▶ Your objective:
If a line of the records holds the word "shock", copy it out.

▶ Materials provided:

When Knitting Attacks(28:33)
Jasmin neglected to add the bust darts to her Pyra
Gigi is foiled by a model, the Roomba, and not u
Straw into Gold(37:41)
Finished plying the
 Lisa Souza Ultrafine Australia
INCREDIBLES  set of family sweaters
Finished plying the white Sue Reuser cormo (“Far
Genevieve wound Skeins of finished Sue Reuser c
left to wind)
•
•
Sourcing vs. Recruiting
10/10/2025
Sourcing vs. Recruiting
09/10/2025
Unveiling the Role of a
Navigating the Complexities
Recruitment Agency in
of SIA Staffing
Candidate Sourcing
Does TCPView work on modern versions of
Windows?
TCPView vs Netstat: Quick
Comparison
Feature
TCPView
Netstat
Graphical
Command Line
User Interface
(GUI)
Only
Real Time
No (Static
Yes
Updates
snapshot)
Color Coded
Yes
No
==
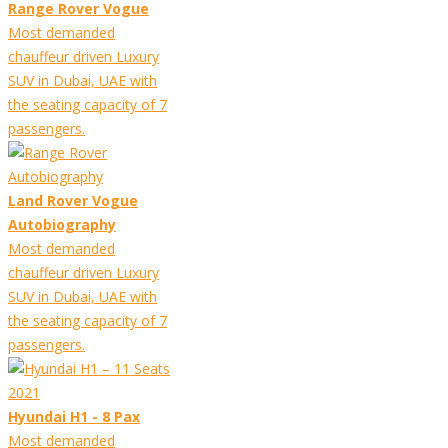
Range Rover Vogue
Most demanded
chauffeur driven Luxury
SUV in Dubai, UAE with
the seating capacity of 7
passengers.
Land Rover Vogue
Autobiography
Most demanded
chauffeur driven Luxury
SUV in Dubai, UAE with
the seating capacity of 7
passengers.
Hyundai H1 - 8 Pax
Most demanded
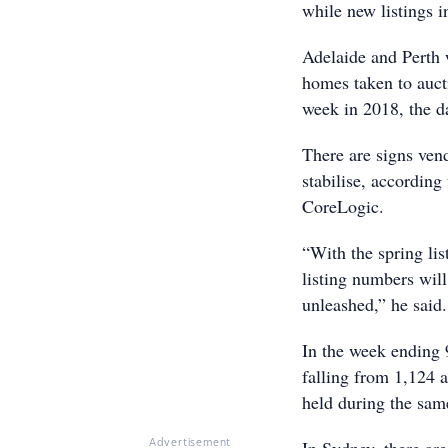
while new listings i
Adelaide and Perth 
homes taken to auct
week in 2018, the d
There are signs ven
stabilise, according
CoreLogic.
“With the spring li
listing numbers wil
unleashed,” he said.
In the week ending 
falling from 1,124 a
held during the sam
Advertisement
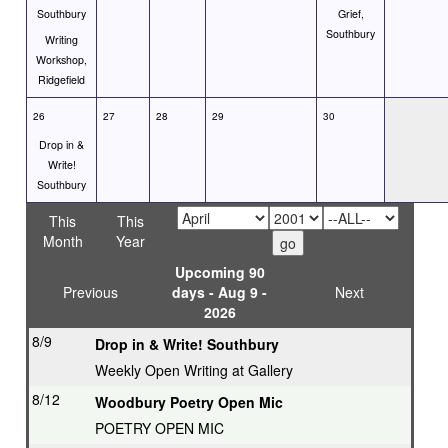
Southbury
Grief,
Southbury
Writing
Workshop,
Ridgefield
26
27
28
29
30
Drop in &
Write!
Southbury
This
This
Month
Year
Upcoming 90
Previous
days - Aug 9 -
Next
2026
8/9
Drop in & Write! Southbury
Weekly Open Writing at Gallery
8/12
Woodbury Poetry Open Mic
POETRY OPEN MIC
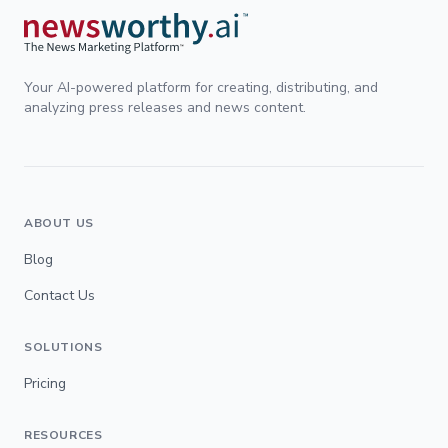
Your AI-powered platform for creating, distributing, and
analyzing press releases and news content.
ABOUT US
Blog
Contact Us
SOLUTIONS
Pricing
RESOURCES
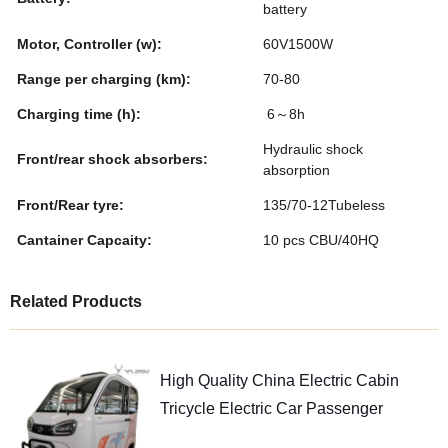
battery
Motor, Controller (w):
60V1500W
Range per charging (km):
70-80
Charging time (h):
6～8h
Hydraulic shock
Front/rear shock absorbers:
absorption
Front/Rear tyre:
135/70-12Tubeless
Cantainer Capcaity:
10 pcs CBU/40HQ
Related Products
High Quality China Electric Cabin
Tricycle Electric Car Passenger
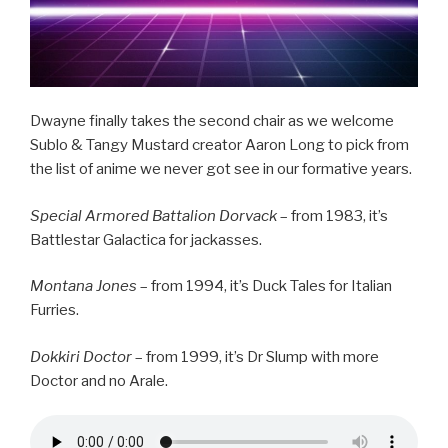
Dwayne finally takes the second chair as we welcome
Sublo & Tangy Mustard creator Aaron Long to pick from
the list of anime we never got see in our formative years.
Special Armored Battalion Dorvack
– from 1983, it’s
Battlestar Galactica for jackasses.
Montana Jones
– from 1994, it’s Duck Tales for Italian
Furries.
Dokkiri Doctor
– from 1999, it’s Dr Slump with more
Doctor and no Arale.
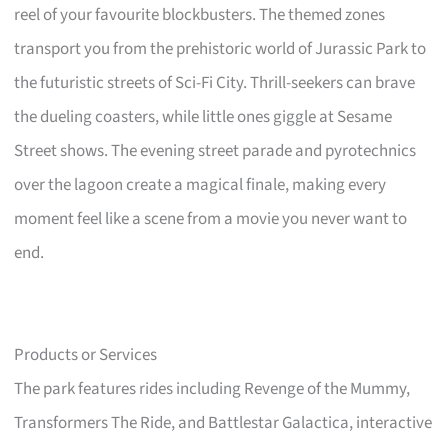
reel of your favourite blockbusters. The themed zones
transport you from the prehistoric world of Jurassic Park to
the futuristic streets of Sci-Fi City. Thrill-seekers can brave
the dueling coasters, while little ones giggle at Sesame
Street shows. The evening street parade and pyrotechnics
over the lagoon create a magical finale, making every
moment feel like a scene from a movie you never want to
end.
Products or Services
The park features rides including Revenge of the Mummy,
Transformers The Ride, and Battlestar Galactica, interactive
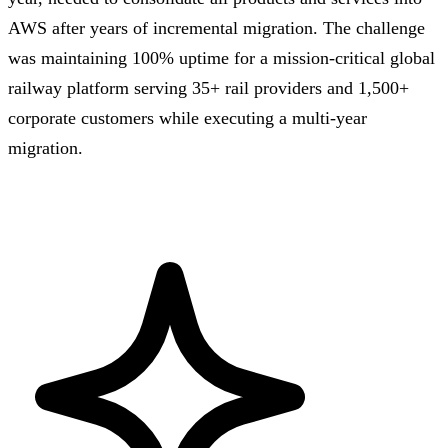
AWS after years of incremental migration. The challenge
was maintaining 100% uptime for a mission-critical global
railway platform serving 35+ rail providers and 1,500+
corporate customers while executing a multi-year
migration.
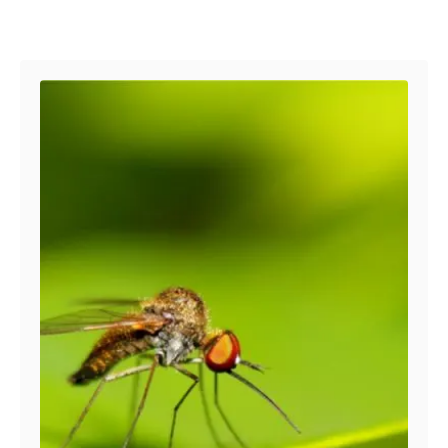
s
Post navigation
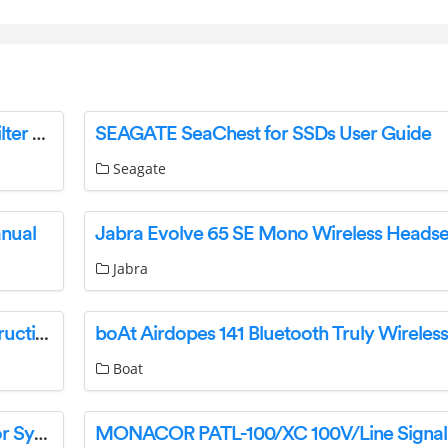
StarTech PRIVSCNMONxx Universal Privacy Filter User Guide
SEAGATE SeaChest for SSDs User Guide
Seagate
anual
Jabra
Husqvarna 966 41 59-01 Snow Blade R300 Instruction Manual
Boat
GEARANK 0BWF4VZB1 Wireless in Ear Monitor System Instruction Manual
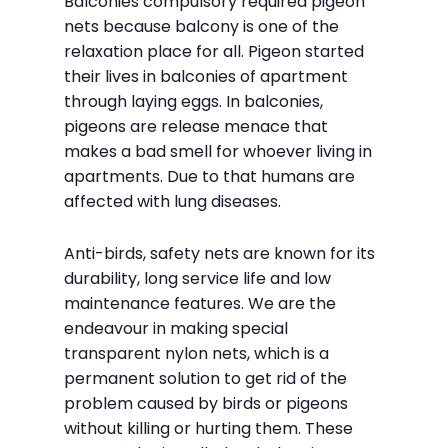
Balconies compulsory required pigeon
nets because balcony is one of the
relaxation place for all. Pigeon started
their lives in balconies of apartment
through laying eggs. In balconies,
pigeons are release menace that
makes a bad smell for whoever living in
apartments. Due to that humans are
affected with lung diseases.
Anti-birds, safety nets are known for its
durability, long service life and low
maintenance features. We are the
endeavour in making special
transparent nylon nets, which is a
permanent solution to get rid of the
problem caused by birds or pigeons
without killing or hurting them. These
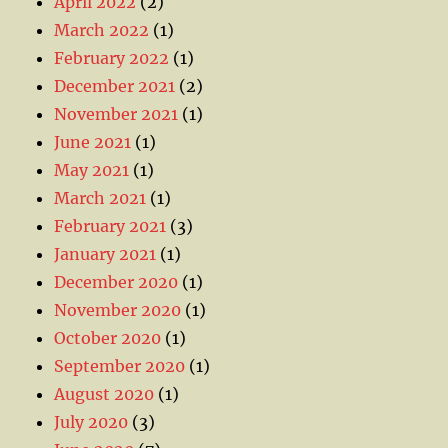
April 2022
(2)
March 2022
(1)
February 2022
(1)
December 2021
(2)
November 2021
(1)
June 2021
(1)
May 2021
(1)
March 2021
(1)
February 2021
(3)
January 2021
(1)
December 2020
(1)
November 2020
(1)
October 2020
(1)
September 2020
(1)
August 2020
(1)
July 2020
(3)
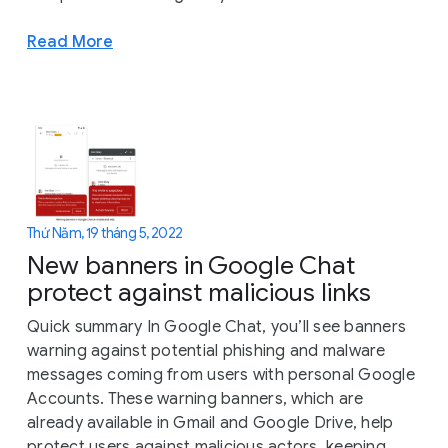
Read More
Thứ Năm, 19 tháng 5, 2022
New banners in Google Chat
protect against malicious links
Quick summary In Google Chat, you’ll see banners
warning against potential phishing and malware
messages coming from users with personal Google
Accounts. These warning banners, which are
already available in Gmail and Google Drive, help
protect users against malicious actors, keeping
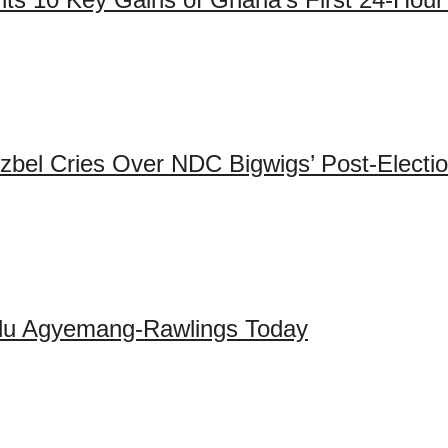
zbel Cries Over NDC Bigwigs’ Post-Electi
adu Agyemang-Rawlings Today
--
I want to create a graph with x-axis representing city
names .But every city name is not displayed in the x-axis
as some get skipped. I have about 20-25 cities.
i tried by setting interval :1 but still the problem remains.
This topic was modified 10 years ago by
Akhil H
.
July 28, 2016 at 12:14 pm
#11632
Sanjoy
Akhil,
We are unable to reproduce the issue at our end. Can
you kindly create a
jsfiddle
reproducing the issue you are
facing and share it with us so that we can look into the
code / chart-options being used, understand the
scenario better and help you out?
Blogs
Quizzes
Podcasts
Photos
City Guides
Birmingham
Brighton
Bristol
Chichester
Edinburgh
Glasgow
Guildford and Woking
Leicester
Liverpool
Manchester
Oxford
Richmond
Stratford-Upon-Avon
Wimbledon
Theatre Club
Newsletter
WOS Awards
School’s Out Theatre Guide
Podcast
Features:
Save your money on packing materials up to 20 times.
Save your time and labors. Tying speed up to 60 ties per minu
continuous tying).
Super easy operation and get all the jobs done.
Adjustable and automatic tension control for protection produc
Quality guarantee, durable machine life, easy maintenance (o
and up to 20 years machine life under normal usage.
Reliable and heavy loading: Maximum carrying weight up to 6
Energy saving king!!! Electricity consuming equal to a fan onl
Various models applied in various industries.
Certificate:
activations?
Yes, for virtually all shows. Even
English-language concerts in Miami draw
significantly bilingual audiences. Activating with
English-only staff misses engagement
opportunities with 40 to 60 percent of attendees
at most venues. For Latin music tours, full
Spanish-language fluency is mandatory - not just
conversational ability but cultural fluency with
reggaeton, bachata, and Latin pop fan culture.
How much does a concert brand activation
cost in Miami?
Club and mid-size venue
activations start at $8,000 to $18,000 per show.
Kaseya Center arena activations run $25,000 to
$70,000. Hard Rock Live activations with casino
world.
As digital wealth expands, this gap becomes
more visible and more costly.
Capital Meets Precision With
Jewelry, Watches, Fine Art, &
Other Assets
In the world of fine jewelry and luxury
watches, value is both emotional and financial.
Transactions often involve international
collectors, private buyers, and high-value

▶ Exercise response:
Hydraulic shock
Front/rear shock absorbers:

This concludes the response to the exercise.